Hoofdstuk 3
Ik was me aan het voorbereiden op de komst van Alice. Ik probeerde een antwoord te maken op elke vraag die ze kon stellen. De deur van het klaslokaal ging open en als je van de duivel spreekt, ... Dan trap je op zijn staart. Alice was binnengekomen. Ze keek me recht aan. Deze les zou verschrikkelijk lang duren. Alice liep grandioos naar me toe. Ze ging zitten en legde haar spullen voor de les klaar. Toen ze klaar was keek ze naar mij. Haar blik liet rillingen over mijn rug lopen. Ik keek uitdagend terug. Ik ging me echt niet bang laten maken door een klein persoontje genaamd Alice. We keken elkaar recht in de ogen, allebei niet van plan om weg te kijken.

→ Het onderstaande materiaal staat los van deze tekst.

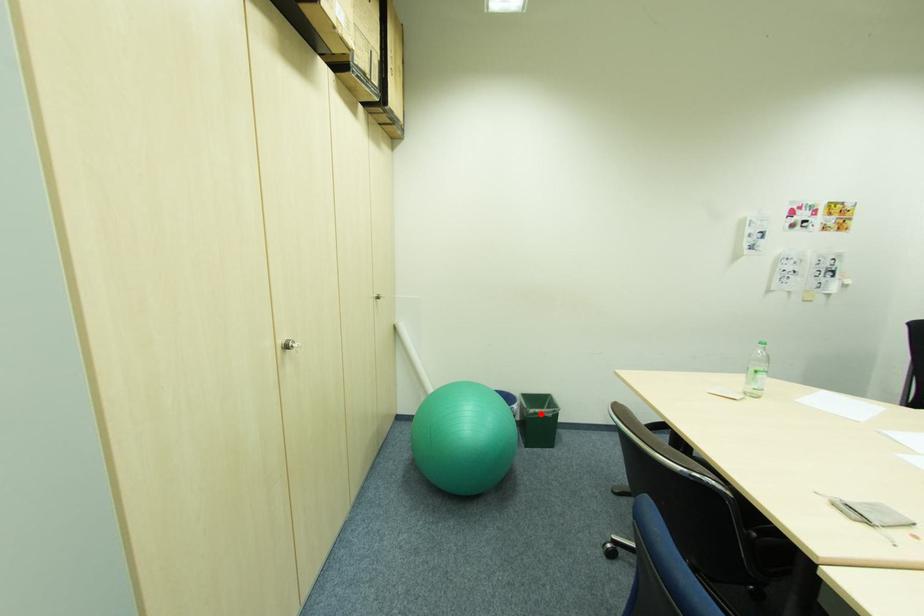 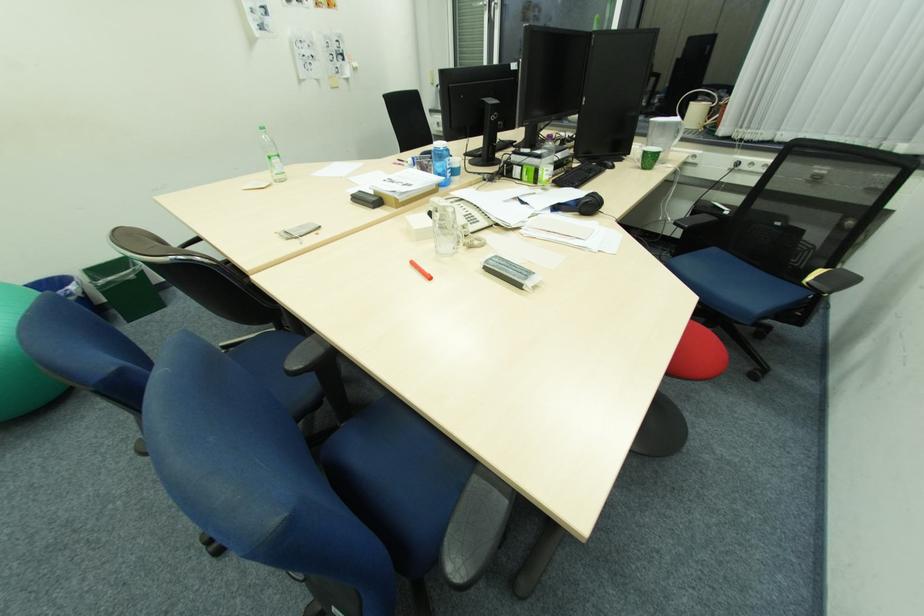 Find the pixel in the second image that matches the highlighted location in the first image.

(115, 284) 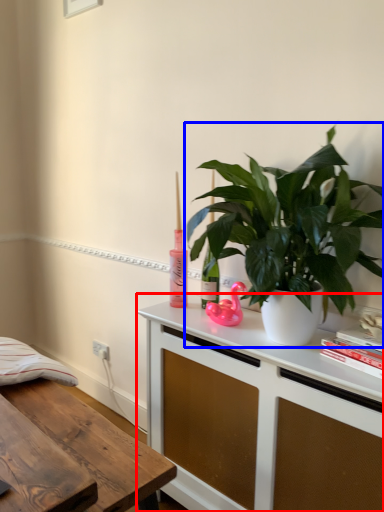 Question: Which object appears closest to the camera in this image, cabinetry (highlighted by a red box) or houseplant (highlighted by a blue box)?

Choices:
 (A) cabinetry
 (B) houseplant

Answer: (B)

Wie het eerst wegkijkt heeft verloren.
Ons staar wedstrijdje werd brut verstoord door de chagrijnige leraar die wou beginnen met de les. We keken elkaar niet aan. Ik had nu twee uur samen met Alice. Ik ging niet breken. Geen haar op mijn hoofd denkt daar aan. Ik zal niet breken. De les verliep in stilte. De stilte was niet prettig, meer gespannen. Elke beweging die ik maakte was geconcentreerd en voorzichtig. Op de plek waar Alice zat was er een muur gebouwd. Ik keek niet in die richting. Ook al zat Alice aan het raam. Ik ging me wel opofferen en de hele tijd naar de chagrijnige leraar kijken. Ik weet niet waarom maar mijn instincten wouden niet dat ik met haar of haar familie omging, alsof ze gevaarlijk waren. Ik vertrouwde mijn instincten blind. Al zou ze het liefste en tofste en de beste vriendin ooit zijn, als mijn instincten zeiden dat ze niet te vertrouwen was, dan ging ik ook niet met haar om. Ik zou al helemaal niet in haar buurt zijn.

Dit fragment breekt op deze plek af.